Opened 15 years ago
Closed 15 years ago
Last modified 15 years ago
#5890 closed patch (fixed)
libmythsoundtouch: SIMD optimisation patch
Reported by: | Owned by: | Janne Grunau | |
---|---|---|---|
Priority: | minor | Milestone: | 0.22 |
Component: | mythtv | Version: | head |
Severity: | medium | Keywords: | soundtouch SIMD |
Cc: | mark@…, Rob Smith | Ticket locked: | no |
Description
The MMX optimised routines in libmythsoundtouch appear to be disabled since ALLOW_MMX is never defined. Also, the MMX routines were explicitly disabled for x86_64 since they give garbled output on that arch. This patch:
- Defines ALLOW_MMX in soundtouch if (arch == x86 && defined(MMX))
- Adds integer SSE2 routines for x86_64
This results in a huge speed increase - enough to make 1.2x possible with 1080i mpeg2 and 6ch AC-3 audio on a 2.2Ghz amd64 with cycles to spare.
Tested on x86_64 only. Patch applies against fixes and trunk.
Attachments (5)
Change History (26)
Changed 15 years ago by
Attachment: | soundtouch.patch added |
---|
comment:2 follow-up: 3 Changed 15 years ago by
Replying to jppoet@gmail.com:
I did notice, however, that it causes DD5.1 to fall back to DD2.0.
The patch doesn't cause this, timestretching 6 ch AC-3 has always given you 2 (reencoded) channels.
However, this patch will be followed by another that addresses this issue amongst a bunch of other things. Just tidying it up.
comment:3 follow-up: 4 Changed 15 years ago by
Replying to foobum@gmail.com:
Replying to jppoet@gmail.com:
I did notice, however, that it causes DD5.1 to fall back to DD2.0.
The patch doesn't cause this, timestretching 6 ch AC-3 has always given you 2 (reencoded) channels.
Actually, Mark Spieth added DD5.1 support 9 months ago in ticket #1104
However, this patch will be followed by another that addresses this issue amongst a bunch of other things.
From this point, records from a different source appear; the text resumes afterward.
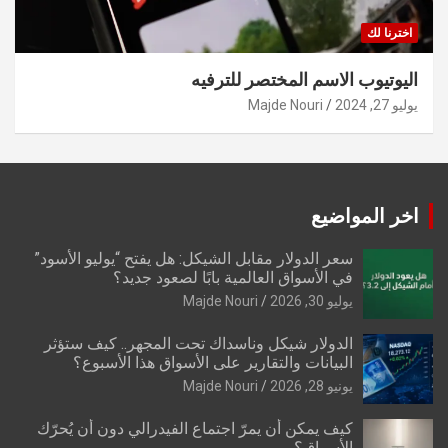
اخترنا لك
اليوتيوب الاسم المختصر للترفيه
يوليو 27, 2024
Majde Nouri
اخر المواضيع
سعر الدولار مقابل الشيكل: هل يفتح “يوليو الأسود”
في الأسواق العالمية بابًا لصعود جديد؟
يوليو 30, 2026
Majde Nouri
الدولار شيكل وناسداك تحت المجهر.. كيف ستؤثر
البيانات والتقارير على الأسواق هذا الأسبوع؟
يونيو 28, 2026
Majde Nouri
كيف يمكن أن يمرّ اجتماع الفيدرالي دون أن يُحرّك
الأسواق؟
Just tidying it up.
Cool Thanks for your efforts.
comment:4 Changed 15 years ago by
Replying to jppoet@gmail.com:
Actually, Mark Spieth added DD5.1 support 9 months ago in ticket #1104
Yep, but it downmixed DD5.1 to DD2.0 once timestretch was on. This is fixed in the next patch. Glad it's been useful to you.
comment:5 Changed 15 years ago by
Cc: | Rob Smith added |
---|
comment:6 follow-up: 7 Changed 15 years ago by
Milestone: | unknown → 0.22 |
---|---|
Owner: | changed from Isaac Richards to Janne Grunau |
Status: | new → assigned |
how is the SSE asm related to sse_optimized.cpp in upstream soundtouch?
comment:7 Changed 15 years ago by
Replying to janne:
how is the SSE asm related to sse_optimized.cpp in upstream soundtouch?
It's not.
comment:8 Changed 15 years ago by
Think I missed the gist of your question. sse_optimized.cpp implements filters and calcCrossCorrStereo for float samples. The asm in the patch implements overlap and calcCrossCorr for stereo and multichannel and 16 bit int samples. The existing MMX filter code works fine so we use that for both x86 and x86_64.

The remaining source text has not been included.